Committing to My Corner

So in my last post I told you I was brainstorming a blogging challenge..well here it is. Sitting down at the end of the day to write. I know, it seems anticlimactic. But that’s okay. Not every step has to be a big one.

I’m going to publish a blog post every single weekday in October.

Seems simple right? I’m not making promises for at what point during the day, if I post something at 11:30pm before I fall into bed I’m counting that as a success. If I schedule posts three days in advance that’s awesome too. What matters will be that I’m publishing something every single day.

I needed something to get me out of the sophomore fifth-year slump. I needed something to focus on, to get my mind off of things and to focus on the best things in life.
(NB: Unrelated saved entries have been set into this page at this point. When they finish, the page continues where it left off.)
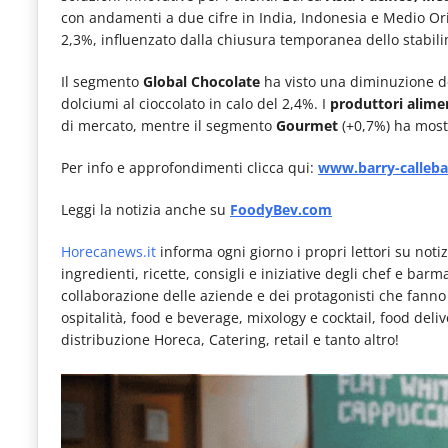
con andamenti a due cifre in India, Indonesia e Medio Ori
2,3%, influenzato dalla chiusura temporanea dello stabili
Il segmento
Global Chocolate
ha visto una diminuzione de
dolciumi al cioccolato in calo del 2,4%. I
produttori alime
di mercato, mentre il segmento
Gourmet
(+0,7%) ha most
Per info e approfondimenti clicca qui:
www.barry-calleb
Leggi la notizia anche su
FoodyBev.com
Horecanews.it
informa ogni giorno i propri lettori su notizi
ingredienti, ricette, consigli e iniziative degli chef e bar
collaborazione delle aziende e dei protagonisti che fanno pa
ospitalità, food e beverage, mixology e cocktail, food deli
distribuzione Horeca, Catering, retail e tanto altro!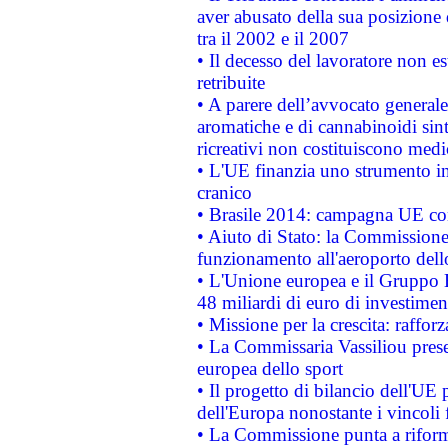
aver abusato della sua posizione
tra il 2002 e il 2007
• Il decesso del lavoratore non est
retribuite
• A parere dell’avvocato generale
aromatiche e di cannabinoidi sint
ricreativi non costituiscono medi
• L'UE finanzia uno strumento in
cranico
• Brasile 2014: campagna UE cont
• Aiuto di Stato: la Commissione 
funzionamento all'aeroporto dello 
• L'Unione europea e il Gruppo B
48 miliardi di euro di investimen
• Missione per la crescita: raffo
• La Commissaria Vassiliou presen
europea dello sport
• Il progetto di bilancio dell'UE 
dell'Europa nonostante i vincoli 
• La Commissione punta a riforma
To be productive. It had to be something that would keep me busy but not take up worlds of time. It had to be something that was FREE (I’m looking at you hot yoga studios- is it really that expensive to keep your studio warm). I needed something that would be challenging but not impossible. Productive but not academic focused. Creative without risk of injury (err I’m not the most craft inclined person). And I needed something that I could be held accountable to, which is why I can’t just say “journal.”

There’s a dozen reasons why this won’t actually happen- we start competing in TWO days and have a meet four out of the five weekends in October. I plan on going out of town two weekends. I have a midterm in every single class as well as regular projects, papers, and homework assignments.

But that’s sort of the point of this isn’t it? To get OUT of the routine of diving and school? Things have been going well recently- I’ve been feeling stronger on the boards again and I’m interested in the subject matter of classes now that we’re into the semester. But I still feel this need for something more. I love my friends and my family and my social circles, but I need something that’s mine. Last time I got this urge to carve a little corner of the world for me I started a blog.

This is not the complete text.